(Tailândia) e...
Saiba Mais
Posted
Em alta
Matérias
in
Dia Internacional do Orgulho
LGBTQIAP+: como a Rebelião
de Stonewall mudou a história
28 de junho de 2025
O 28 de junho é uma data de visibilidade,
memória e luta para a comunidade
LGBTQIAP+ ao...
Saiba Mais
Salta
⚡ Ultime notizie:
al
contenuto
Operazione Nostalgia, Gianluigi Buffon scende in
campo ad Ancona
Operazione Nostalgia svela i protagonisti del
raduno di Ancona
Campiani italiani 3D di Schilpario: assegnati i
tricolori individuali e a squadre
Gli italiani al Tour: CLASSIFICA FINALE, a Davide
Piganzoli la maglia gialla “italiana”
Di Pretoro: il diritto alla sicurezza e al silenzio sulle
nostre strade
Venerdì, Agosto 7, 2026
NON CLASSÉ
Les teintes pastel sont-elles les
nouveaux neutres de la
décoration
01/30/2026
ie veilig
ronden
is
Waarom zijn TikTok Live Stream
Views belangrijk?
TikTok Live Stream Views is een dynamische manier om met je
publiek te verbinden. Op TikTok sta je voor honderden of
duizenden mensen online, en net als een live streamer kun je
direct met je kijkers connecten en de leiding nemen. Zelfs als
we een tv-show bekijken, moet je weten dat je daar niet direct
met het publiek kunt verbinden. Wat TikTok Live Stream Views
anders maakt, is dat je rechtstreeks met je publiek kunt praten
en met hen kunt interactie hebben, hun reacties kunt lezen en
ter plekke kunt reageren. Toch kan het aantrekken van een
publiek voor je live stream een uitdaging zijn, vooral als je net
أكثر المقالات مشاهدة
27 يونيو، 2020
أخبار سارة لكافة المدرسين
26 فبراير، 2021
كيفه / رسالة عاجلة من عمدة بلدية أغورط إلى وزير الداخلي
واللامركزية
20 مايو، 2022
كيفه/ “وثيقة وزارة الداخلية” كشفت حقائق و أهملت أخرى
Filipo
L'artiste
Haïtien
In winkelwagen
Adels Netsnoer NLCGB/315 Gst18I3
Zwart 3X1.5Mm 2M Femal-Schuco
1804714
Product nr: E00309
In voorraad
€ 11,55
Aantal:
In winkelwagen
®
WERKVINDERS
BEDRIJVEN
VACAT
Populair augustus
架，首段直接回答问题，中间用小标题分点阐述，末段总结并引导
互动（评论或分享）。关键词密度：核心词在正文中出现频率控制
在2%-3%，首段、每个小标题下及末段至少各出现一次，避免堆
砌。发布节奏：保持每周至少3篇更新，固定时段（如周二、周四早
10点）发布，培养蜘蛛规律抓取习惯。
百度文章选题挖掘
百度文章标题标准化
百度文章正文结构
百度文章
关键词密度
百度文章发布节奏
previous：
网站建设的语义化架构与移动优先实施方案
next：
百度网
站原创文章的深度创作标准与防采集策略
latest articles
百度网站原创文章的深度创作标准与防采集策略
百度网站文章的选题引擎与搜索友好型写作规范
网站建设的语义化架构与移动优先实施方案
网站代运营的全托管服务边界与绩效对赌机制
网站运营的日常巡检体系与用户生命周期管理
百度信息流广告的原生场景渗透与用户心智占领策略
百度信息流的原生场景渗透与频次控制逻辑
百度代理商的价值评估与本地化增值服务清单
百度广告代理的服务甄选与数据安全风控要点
...
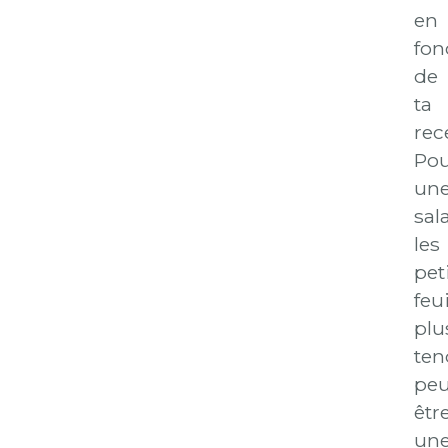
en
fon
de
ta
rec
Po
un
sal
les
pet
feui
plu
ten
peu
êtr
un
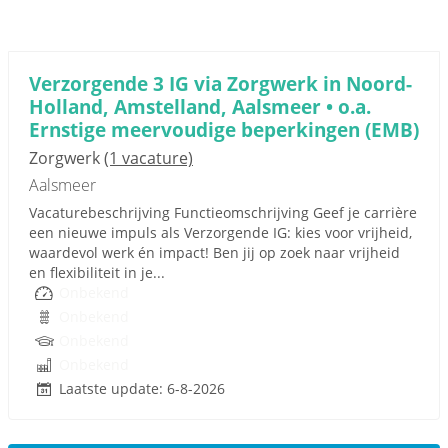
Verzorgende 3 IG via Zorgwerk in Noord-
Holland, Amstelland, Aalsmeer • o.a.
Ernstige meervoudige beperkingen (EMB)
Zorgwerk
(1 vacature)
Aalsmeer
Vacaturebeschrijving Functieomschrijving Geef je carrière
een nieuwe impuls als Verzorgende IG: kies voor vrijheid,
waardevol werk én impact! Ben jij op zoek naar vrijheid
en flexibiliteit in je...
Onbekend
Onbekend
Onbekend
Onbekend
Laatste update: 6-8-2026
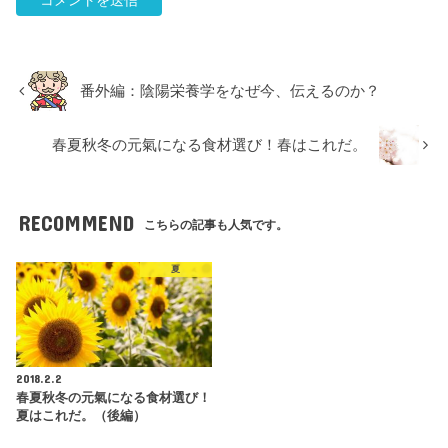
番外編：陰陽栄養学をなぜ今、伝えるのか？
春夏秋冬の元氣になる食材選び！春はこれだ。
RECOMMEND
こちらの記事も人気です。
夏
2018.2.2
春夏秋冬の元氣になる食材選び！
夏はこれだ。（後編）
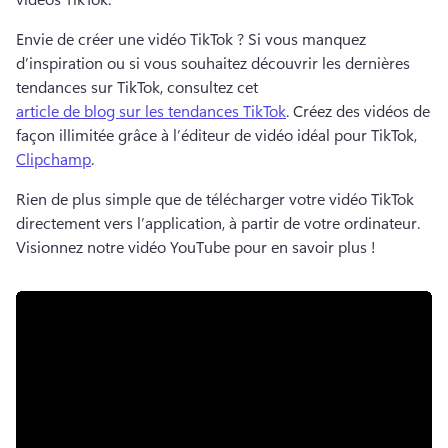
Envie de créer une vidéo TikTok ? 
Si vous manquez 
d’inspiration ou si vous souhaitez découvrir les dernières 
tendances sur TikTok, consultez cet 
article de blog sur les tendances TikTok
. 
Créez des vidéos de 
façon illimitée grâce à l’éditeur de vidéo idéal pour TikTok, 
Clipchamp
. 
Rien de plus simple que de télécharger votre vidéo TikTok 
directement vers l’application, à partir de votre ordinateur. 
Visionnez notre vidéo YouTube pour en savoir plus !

* _Exercise_:
For this task, write out exactly the lines of the entries above, starting at the line with "Les teintes pastel sont-elles les" and ending at the line with "duizenden mensen online, en", both included, and no others.

* _Reply_:
Les teintes pastel sont-elles les
nouveaux neutres de la
décoration
01/30/2026
ie veilig
ronden
is
Waarom zijn TikTok Live Stream
Views belangrijk?
TikTok Live Stream Views is een dynamische manier om met je
publiek te verbinden. Op TikTok sta je voor honderden of
duizenden mensen online, en net als een live streamer kun je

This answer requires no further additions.